Всякий раз, когда Алеянц выходил из дома или здания горкома партии, водитель обязан был открывать багажник и все двери автомобиля, демонстрируя параноику, что никто не укрылся внутри с целью напасть на него. Он запирал теперь в сейф даже газеты и часы, дабы английские шпионы не узнали последних новостей и местного времени, а карманы своего пиджака велел наглухо зашить, чтобы ненароком не забыть в них чего важного. На вопрос, почему шпионы должны быть именно английскими, он без малейших признаков логики ответил: «Потому что я ихнего англицкого языка не ведаю», из чего можно было сделать вывод, что языки всех остальных подозреваемых в шпионаже стран – а значит, всего мира – он ведает. А как-то ночью он вдруг вскочил с постели и бросился к входной двери, словно ему скипидару влили в известное место. Там он замер и битых полчаса напряженно прислушивался, уверенный, что на лестничной площадке притаились недоброжелатели. Просто открыть дверь и посмотреть он не решился.

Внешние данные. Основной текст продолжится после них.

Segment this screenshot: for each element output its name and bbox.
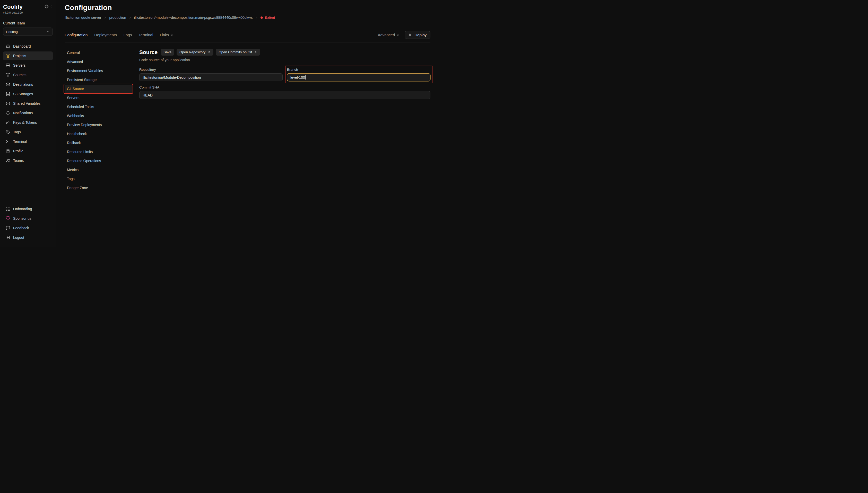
theme-toggle-sun-icon[interactable] [44, 4, 49, 8]
source-panel: Source Save Open Repository Open Commits… [139, 49, 430, 246]
breadcrumb-label: production [109, 16, 126, 20]
sidebar: Coolify v4.0.0-beta.399 Current Team Hos… [0, 0, 56, 246]
sidebar-item-label: Sources [13, 73, 26, 77]
sidebar-item-profile[interactable]: Profile [3, 147, 53, 155]
sidebar-item-terminal[interactable]: Terminal [3, 137, 53, 146]
sidebar-item-label: Dashboard [13, 44, 31, 48]
sidebar-item-label: Notifications [13, 111, 33, 115]
subnav-item-danger-zone[interactable]: Danger Zone [65, 184, 132, 192]
status-badge: Exited [260, 16, 275, 20]
sidebar-item-dashboard[interactable]: Dashboard [3, 42, 53, 51]
repository-label: Repository [139, 68, 283, 71]
subnav-item-general[interactable]: General [65, 49, 132, 57]
sidebar-item-label: Terminal [13, 140, 27, 144]
commit-sha-label: Commit SHA [139, 85, 430, 89]
sidebar-item-label: Servers [13, 63, 25, 67]
tab-links[interactable]: Links [160, 33, 173, 37]
sidebar-item-label: Sponsor us [13, 216, 31, 220]
subnav-item-label: Healthcheck [67, 132, 87, 136]
subnav-item-label: Webhooks [67, 114, 84, 118]
subnav-item-git-source[interactable]: Git Source [65, 85, 132, 93]
tab-configuration[interactable]: Configuration [65, 33, 87, 37]
sidebar-item-destinations[interactable]: Destinations [3, 80, 53, 89]
sidebar-footer-item-onboarding[interactable]: Onboarding [3, 205, 53, 213]
sidebar-item-label: Destinations [13, 82, 33, 86]
subnav-item-label: Git Source [67, 87, 84, 91]
chevron-down-icon [46, 30, 50, 34]
sidebar-item-label: Teams [13, 158, 24, 163]
tab-logs[interactable]: Logs [124, 33, 132, 37]
subnav-item-resource-limits[interactable]: Resource Limits [65, 148, 132, 156]
sidebar-item-sources[interactable]: Sources [3, 70, 53, 79]
subnav-item-label: Advanced [67, 60, 83, 64]
save-button[interactable]: Save [161, 49, 174, 56]
deploy-button[interactable]: Deploy [405, 31, 430, 39]
subnav-item-rollback[interactable]: Rollback [65, 139, 132, 147]
bell-icon [6, 111, 10, 115]
subnav-item-environment-variables[interactable]: Environment Variables [65, 67, 132, 75]
text-caret [305, 76, 306, 80]
breadcrumb-item-production[interactable]: production [109, 16, 131, 20]
sidebar-nav: Dashboard Projects Servers Sources Desti… [3, 42, 53, 165]
open-commits-button[interactable]: Open Commits on Git [216, 49, 260, 56]
key-icon [6, 120, 10, 125]
breadcrumb: illicitonion quote server production ill… [65, 16, 430, 20]
open-repository-button[interactable]: Open Repository [176, 49, 213, 56]
sidebar-item-keys-tokens[interactable]: Keys & Tokens [3, 118, 53, 127]
heart-icon [6, 216, 10, 221]
sidebar-item-projects[interactable]: Projects [3, 51, 53, 60]
breadcrumb-item-illicitestonion-module-decomposition-main-psgsws8884440s08wk00okws[interactable]: illicitestonion/-module--decomposition:m… [134, 16, 258, 20]
chevron-right-icon [255, 16, 258, 19]
chevrons-up-down-icon [396, 33, 400, 37]
app-logo: Coolify [3, 4, 23, 10]
subnav-item-webhooks[interactable]: Webhooks [65, 112, 132, 120]
tab-label: Links [160, 33, 169, 37]
sidebar-footer-item-logout[interactable]: Logout [3, 233, 53, 242]
subnav-item-preview-deployments[interactable]: Preview Deployments [65, 121, 132, 129]
tab-deployments[interactable]: Deployments [94, 33, 117, 37]
commit-sha-input[interactable]: HEAD [139, 91, 430, 99]
sidebar-item-teams[interactable]: Teams [3, 156, 53, 165]
subnav-item-label: Scheduled Tasks [67, 105, 94, 109]
logout-icon [6, 235, 10, 240]
subnav-item-metrics[interactable]: Metrics [65, 166, 132, 174]
tab-terminal[interactable]: Terminal [139, 33, 153, 37]
subnav-item-healthcheck[interactable]: Healthcheck [65, 130, 132, 138]
team-select[interactable]: Hosting [3, 27, 53, 36]
sidebar-item-label: Shared Variables [13, 101, 40, 106]
advanced-toggle[interactable]: Advanced [378, 33, 400, 37]
tabbar: Configuration Deployments Logs Terminal [65, 31, 430, 42]
theme-chevrons-icon[interactable] [50, 5, 53, 8]
sidebar-item-shared-variables[interactable]: Shared Variables [3, 99, 53, 108]
subnav-item-label: Rollback [67, 141, 81, 145]
tab-label: Terminal [139, 33, 153, 37]
sidebar-item-servers[interactable]: Servers [3, 61, 53, 70]
subnav-item-servers[interactable]: Servers [65, 94, 132, 102]
sidebar-item-s3-storages[interactable]: S3 Storages [3, 89, 53, 98]
subnav-item-label: Resource Limits [67, 150, 93, 154]
sidebar-item-tags[interactable]: Tags [3, 128, 53, 136]
database-icon [6, 92, 10, 96]
play-icon [408, 33, 412, 37]
repository-input[interactable]: illicitestonion/Module-Decomposition [139, 73, 283, 81]
panel-description: Code source of your application. [139, 58, 430, 62]
sidebar-footer-item-feedback[interactable]: Feedback [3, 223, 53, 232]
repository-field: Repository illicitestonion/Module-Decomp… [139, 68, 283, 81]
branch-input[interactable]: level-100 [287, 73, 430, 81]
server-icon [6, 63, 10, 68]
subnav-item-persistent-storage[interactable]: Persistent Storage [65, 76, 132, 84]
subnav-item-advanced[interactable]: Advanced [65, 58, 132, 66]
teams-icon [6, 158, 10, 163]
subnav-item-resource-operations[interactable]: Resource Operations [65, 157, 132, 165]
subnav-item-tags[interactable]: Tags [65, 175, 132, 183]
breadcrumb-label: illicitestonion/-module--decomposition:m… [134, 16, 253, 20]
sidebar-item-label: S3 Storages [13, 92, 33, 96]
destination-icon [6, 82, 10, 87]
breadcrumb-item-illicitonion-quote-server[interactable]: illicitonion quote server [65, 16, 107, 20]
sidebar-item-label: Logout [13, 235, 24, 239]
subnav-item-scheduled-tasks[interactable]: Scheduled Tasks [65, 103, 132, 111]
deploy-label: Deploy [415, 33, 426, 37]
sidebar-item-notifications[interactable]: Notifications [3, 109, 53, 117]
sidebar-footer-item-sponsor-us[interactable]: Sponsor us [3, 214, 53, 223]
source-icon [6, 72, 10, 77]
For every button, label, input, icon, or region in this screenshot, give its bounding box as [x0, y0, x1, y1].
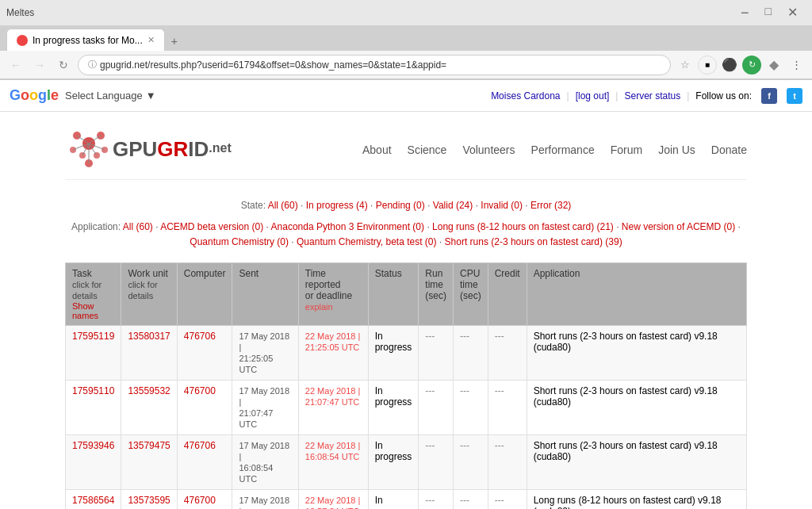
address-bar: ← → ↻ ⓘ gpugrid.net/results.php?userid=6… [0, 51, 812, 79]
lock-icon: ⓘ [88, 59, 97, 71]
select-language-arrow[interactable]: ▼ [146, 90, 156, 101]
th-workunit: Work unitclick fordetails [121, 262, 177, 325]
google-logo: Google [10, 87, 59, 104]
tab-favicon [17, 35, 28, 46]
user-name-link[interactable]: Moises Cardona [491, 90, 560, 101]
state-invalid[interactable]: Invalid (0) [481, 200, 523, 211]
task-id-3[interactable]: 17593946 [72, 440, 114, 451]
state-pending[interactable]: Pending (0) [376, 200, 425, 211]
workunit-id-2[interactable]: 13559532 [128, 385, 170, 396]
select-language-label: Select Language [65, 90, 143, 101]
main-nav: About Science Volunteers Performance For… [362, 144, 747, 156]
state-all[interactable]: All (60) [268, 200, 298, 211]
window-controls[interactable]: − □ ✕ [733, 5, 806, 21]
app-filter-line: Application: All (60) · ACEMD beta versi… [65, 220, 747, 250]
separator1: | [567, 90, 569, 101]
site-logo: GPUGRID.net [65, 128, 232, 171]
app-quantum[interactable]: Quantum Chemistry (0) [190, 236, 289, 247]
app-quantum-beta[interactable]: Quantum Chemistry, beta test (0) [297, 236, 437, 247]
minimize-btn[interactable]: − [733, 5, 757, 21]
browser-chrome: Meltes − □ ✕ In progress tasks for Mo...… [0, 0, 812, 80]
site-wrapper: GPUGRID.net About Science Volunteers Per… [49, 112, 763, 509]
site-nav: GPUGRID.net About Science Volunteers Per… [65, 120, 747, 180]
table-row: 17595110 13559532 476700 17 May 2018 |21… [66, 380, 747, 434]
title-bar: Meltes − □ ✕ [0, 0, 812, 25]
google-bar-right: Moises Cardona | [log out] | Server stat… [491, 88, 802, 104]
task-id-4[interactable]: 17586564 [72, 495, 114, 506]
workunit-id-4[interactable]: 13573595 [128, 495, 170, 506]
main-content: State: All (60) · In progress (4) · Pend… [65, 180, 747, 509]
logo-molecule [65, 128, 113, 171]
computer-id-2[interactable]: 476700 [184, 385, 216, 396]
menu-btn[interactable]: ⋮ [787, 55, 806, 75]
th-cpu-time: CPUtime(sec) [453, 262, 488, 325]
nav-science[interactable]: Science [408, 144, 447, 156]
nav-performance[interactable]: Performance [531, 144, 595, 156]
app-prefix: Application: [71, 221, 123, 232]
server-status-link[interactable]: Server status [624, 90, 680, 101]
app-all[interactable]: All (60) [123, 221, 153, 232]
task-id-1[interactable]: 17595119 [72, 331, 114, 342]
computer-id-3[interactable]: 476706 [184, 440, 216, 451]
close-btn[interactable]: ✕ [779, 5, 806, 21]
th-task: Task click fordetails Shownames [66, 262, 121, 325]
active-tab[interactable]: In progress tasks for Mo... ✕ [6, 29, 165, 51]
th-application: Application [527, 262, 746, 325]
th-status: Status [368, 262, 419, 325]
back-btn[interactable]: ← [6, 55, 25, 75]
workunit-id-3[interactable]: 13579475 [128, 440, 170, 451]
reload-btn[interactable]: ↻ [54, 55, 73, 75]
table-row: 17595119 13580317 476706 17 May 2018 |21… [66, 325, 747, 380]
table-row: 17593946 13579475 476706 17 May 2018 |16… [66, 434, 747, 489]
url-bar[interactable]: ⓘ gpugrid.net/results.php?userid=61794&o… [78, 55, 671, 75]
follow-us-label: Follow us on: [695, 90, 752, 101]
url-text: gpugrid.net/results.php?userid=61794&off… [100, 59, 446, 71]
state-filter-line: State: All (60) · In progress (4) · Pend… [65, 198, 747, 213]
explain-link[interactable]: explain [305, 302, 333, 312]
app-long-runs[interactable]: Long runs (8-12 hours on fastest card) (… [432, 221, 614, 232]
title-bar-left: Meltes [6, 7, 34, 18]
nav-volunteers[interactable]: Volunteers [462, 144, 515, 156]
th-computer: Computer [177, 262, 232, 325]
new-tab-btn[interactable]: + [165, 32, 184, 51]
state-error[interactable]: Error (32) [530, 200, 571, 211]
task-table: Task click fordetails Shownames Work uni… [65, 262, 747, 509]
task-id-2[interactable]: 17595110 [72, 385, 114, 396]
extension-btn4[interactable]: ◆ [764, 55, 783, 75]
maximize-btn[interactable]: □ [757, 5, 779, 21]
twitter-icon[interactable]: t [787, 88, 802, 104]
computer-id-4[interactable]: 476700 [184, 495, 216, 506]
th-time-reported: Time reportedor deadlineexplain [298, 262, 368, 325]
nav-about[interactable]: About [362, 144, 392, 156]
forward-btn[interactable]: → [30, 55, 49, 75]
logo-text-block: GPUGRID.net [113, 137, 232, 162]
app-anaconda[interactable]: Anaconda Python 3 Environment (0) [271, 221, 424, 232]
workunit-id-1[interactable]: 13580317 [128, 331, 170, 342]
nav-donate[interactable]: Donate [711, 144, 747, 156]
state-in-progress[interactable]: In progress (4) [306, 200, 368, 211]
tab-close-btn[interactable]: ✕ [147, 35, 155, 45]
facebook-icon[interactable]: f [761, 88, 777, 104]
logo-grid: GR [157, 137, 188, 161]
logout-link[interactable]: [log out] [576, 90, 610, 101]
app-short-runs[interactable]: Short runs (2-3 hours on fastest card) (… [445, 236, 622, 247]
select-language[interactable]: Select Language ▼ [65, 90, 155, 101]
nav-forum[interactable]: Forum [611, 144, 642, 156]
toolbar-icons: ☆ ■ ⚫ ↻ ◆ ⋮ [676, 55, 806, 75]
th-sent: Sent [232, 262, 298, 325]
th-credit: Credit [488, 262, 527, 325]
bookmark-btn[interactable]: ☆ [676, 55, 695, 75]
table-row: 17586564 13573595 476700 17 May 2018 |10… [66, 489, 747, 509]
extension-btn2[interactable]: ⚫ [720, 55, 739, 75]
app-acemd[interactable]: ACEMD beta version (0) [160, 221, 263, 232]
extension-btn1[interactable]: ■ [698, 55, 717, 75]
separator3: | [687, 90, 689, 101]
computer-id-1[interactable]: 476706 [184, 331, 216, 342]
extension-btn3[interactable]: ↻ [742, 55, 761, 75]
browser-title: Meltes [6, 7, 34, 18]
nav-join-us[interactable]: Join Us [658, 144, 695, 156]
state-valid[interactable]: Valid (24) [433, 200, 473, 211]
app-new-acemd[interactable]: New version of ACEMD (0) [622, 221, 735, 232]
state-prefix: State: [241, 200, 268, 211]
show-names-link[interactable]: Shownames [72, 301, 114, 320]
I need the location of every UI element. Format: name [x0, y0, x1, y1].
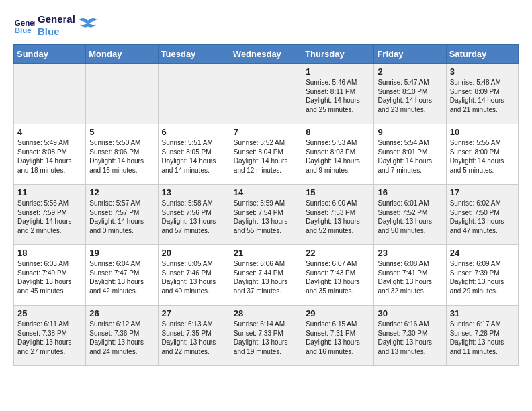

«Совсем сбрендил, заморыш», – подумала тогда Аглая и укрылась с головой одеялом, чтобы быть как можно дальше от бесноватого супруга и не слышать его возни. Впрочем, когда она увидела в своей спальне меня, то первой ее мыслью было, что муж-то вовсе и не сумасшедший, и его враги перешли к более активным действиям. Тогда она проверила меня с помощью простой уловки, и я попался, как мог попасться только иностранный интервент. Тогда ей не пришло в голову, что шпион-то как раз и знал бы все нюансы советской политики и не опростоволосился бы.
Мужу она, однако же, ничего не сказала. Поступи она так, и меня, должно быть, уже не было бы в живых. Я был очень благодарен за это моей собеседнице, хотя и не исключал, что товарка Алеянц просто лжет мне, показывая себя в выгодном свете. Аглая не сомневалась, что ее супруга сразила некая «психическая лихорадка» и ничего хорошего его впереди уже не ждет. Иногда ему, впрочем, становилось лучше, и он по нескольку дней не заговаривал о преследовании, но потом все возвращалось, и мучения Аглаи продолжались. Потому-то она и приехала к родителям в деревню, чтобы хоть на несколько недель обрести покой.
Выслушав все это, я не стал рассказывать скорой на диагнозы товарке Алеянц о ночном происшествии во дворе, как и о человеке, что шел за мною от самой психбольницы в городе и явно имел нехорошие намерения. Да и про саму больницу я упомянул лишь вскользь, сказав, что там, дескать, разобрались в ситуации и выпустили меня. Словосочетание «разобрались и выпустили» граждане Страны Советов слышат каждый день по многу раз, а посему ни капли не сомневаются в его правдивости. Вот и Аглая, услышав это, не стала задавать дополнительных вопросов. Да и какие могут быть вопросы, если выпустили?